John Maeda is a Japanese- American
born in 1966, currently the president of the Rhode Island School of
Design. He is a designer, artist, and computer scientist constantly
working on intertwining design and technology. Maeda's art pieces are
in the permanent collection at the Museum of Modern Art and is a designer
consultant for Apple and Google among other companies. He is the leader
for creating simple design solutions for the digital age. Simplicity is his
motto, the topic which he successfully written about in his book "The Laws
of Simplicity", which features ten laws in promoting simplicity in design.

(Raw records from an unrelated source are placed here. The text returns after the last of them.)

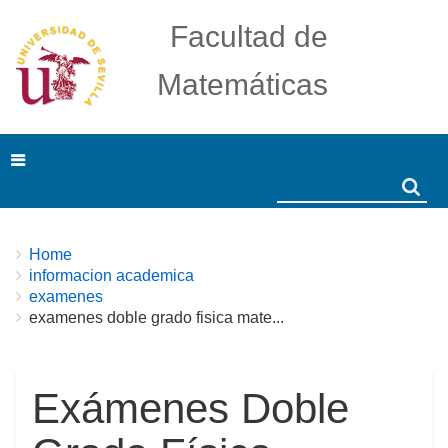
Facultad de
Matemáticas
Search
Search
Breadcrumbs
You
Home
are
informacion academica
here:
examenes
examenes doble grado fisica mate...
Exámenes Doble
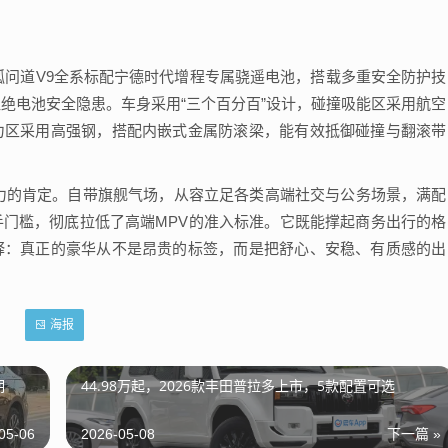
狐问道V9全系标配宁德时代增程专属骁遥电池，搭载多重安全防护技
绝电池安全隐患。车身采用“三个百分百”设计，碰撞吸能区采用航空
力区采用高强钢，搭配内嵌式金属防滚梁，能有效抵御碰撞与翻滚带
力的肯定。自带旗舰气场，从容立足各类高端社交与公务场景，满配
门槛，彻底拉低了高端MPV的准入标准。它既能撑起商务出行的格
释：真正的豪华从不是昂贵的标签，而是把舒心、安稳、有质感的出
海报
期
44.98万起，2026款丰田普拉多上市，5款配置可选
05-06
2026-05-08
下一篇 »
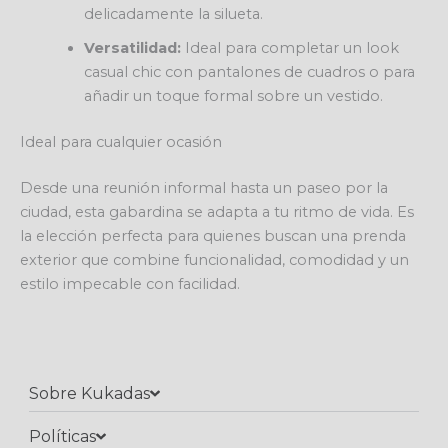
delicadamente la silueta.
Versatilidad:
Ideal para completar un look
casual chic con pantalones de cuadros o para
añadir un toque formal sobre un vestido.
Ideal para cualquier ocasión
Desde una reunión informal hasta un paseo por la
ciudad, esta gabardina se adapta a tu ritmo de vida. Es
la elección perfecta para quienes buscan una prenda
exterior que combine funcionalidad, comodidad y un
estilo impecable con facilidad.
Sobre Kukadas
Políticas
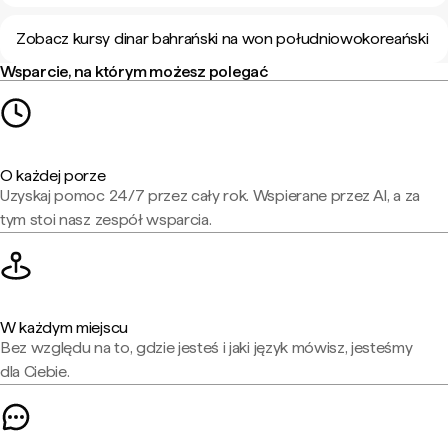
Zobacz kursy dinar bahrański na won południowokoreański
Wsparcie, na którym możesz polegać
O każdej porze
Uzyskaj pomoc 24/7 przez cały rok. Wspierane przez AI, a za
tym stoi nasz zespół wsparcia.
W każdym miejscu
Bez względu na to, gdzie jesteś i jaki język mówisz, jesteśmy
dla Ciebie.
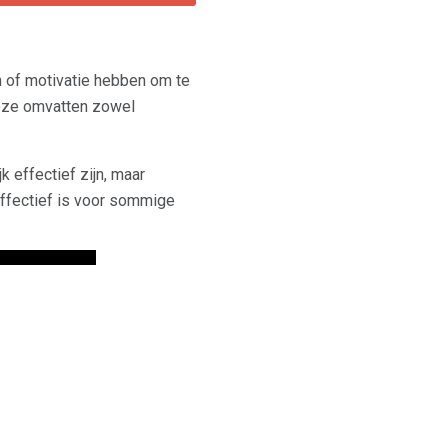
n of motivatie hebben om te
Deze omvatten zowel
 effectief zijn, maar
ffectief is voor sommige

The question that he always works on answering is “How do we simplify
increasingly complex technologies?”. In Maeda's perspective he wishes to
harness technology and make
it useful to everyday people in order to simplify rather than complicate their
daily lives. The Seattle native was a software engineering student at
the Massachusetts Institute of Technology (MIT) where he was captured by the
work of Paul Rand and Muriel Cooper, the directors of the university's Visual
Language Program. After earning bachelor's and master's degrees in computer
science at MIT, Maeda went on to earn a PhD in design from Tsukuba University Institute
of Art and Design in Japan. There he began to work on ways to connect
computational expression and traditional bookmaking. His studies became a
series of publications called "Reactive Books," which are now
recognized as classics in digital media design.